Justin Kingston recuperó el teléfono.
—Elias Colton, si te atreves a hacerle daño a Mia Lane aunque sea un poco, ¡destruiré a toda tu familia! Te lo digo por última vez, puedes tener el dinero, ¡cualquier cantidad! Pero debes garantizar su seguridad.
—Si llamas a la policía, no puedo garantizar eso —respondió la otra parte con arrogancia—. Y ni siquiera con el doble de dinero, no puedes comprar la vida de Anton Ford.
Con una risa fría, continuó:
—Para ser sincero, no tengo ningún odio personal con tu esposa, y nunca pretendí lastimarla. ¡Todo lo que quiero es que Anton Ford se vaya al infierno!
Antes de que los hermanos pudieran responder, Elias Colton añadió:
—Diez mil millones no es mucho para el CEO Kingston. Te daré dos horas para prepararte; enviaré la información de la cuenta al WeChat de Anton Ford en dos horas. Necesito ver el dinero primero.
—¡Solo dame la dirección, maldita sea! —rugió Anton Miller, incapaz de quedarse quieto—. ¡Sin la dirección, ¿cómo esperas que entregue una vida a tu puerta?!
—No hay prisa por la vida; primero recibiré el dinero, veré tu sinceridad. Vida por vida; un amable recordatorio, la vida de la mujer está en tus propias manos. —Con eso, cambió la cámara de nuevo.

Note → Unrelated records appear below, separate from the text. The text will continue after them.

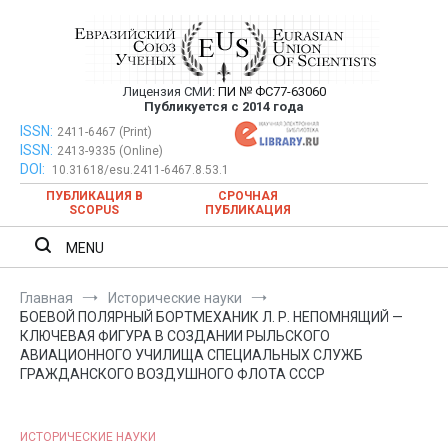
Перейти
к
содержимому
Лицензия СМИ:
ПИ № ФС77-63060
Евразийский Союз Ученых —
Публикуется с 2014 года
публикация научных статей в
ISSN:
Евразийский Союз Ученых — публикация научных статей в
2411-6467 (Print)
ISSN:
2413-9335 (Online)
ежемесячном научном журнале
ежемесячном научном журнале
DOI:
10.31618/esu.2411-6467.8.53.1
ПУБЛИКАЦИЯ В
СРОЧНАЯ
SCOPUS
ПУБЛИКАЦИЯ
MENU
Главная
Исторические науки
БОЕВОЙ ПОЛЯРНЫЙ БОРТМЕХАНИК Л. Р. НЕПОМНЯЩИЙ —
КЛЮЧЕВАЯ ФИГУРА В СОЗДАНИИ РЫЛЬСКОГО
АВИАЦИОННОГО УЧИЛИЩА СПЕЦИАЛЬНЫХ СЛУЖБ
ГРАЖДАНСКОГО ВОЗДУШНОГО ФЛОТА СССР
ИСТОРИЧЕСКИЕ НАУКИ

La imagen de Mia Lane, con las manos atadas y controlada por alguien, apareció frente a los hermanos, causándoles un inmenso dolor.
Elias Colton dijo:
—Si te atreves a llamar a la policía, te prometo que te arrepentirás.
—¡No vengan! ¡Hay gasolina por todo el suelo aquí! —gritó Mia—. Está loco, una chispa, y todos arderemos en llamas.
Después de transmitir esta información crucial, Elias Colton finalizó la videollamada.
Sus palabras fueron más convincentes que si él mismo las hubiera dicho.
¿Gasolina?
Justin Kingston y Anton Miller escucharon claramente esta palabra clave.
¡Demasiado peligroso!
No pudieron evitar romper en un sudor frío por Mia.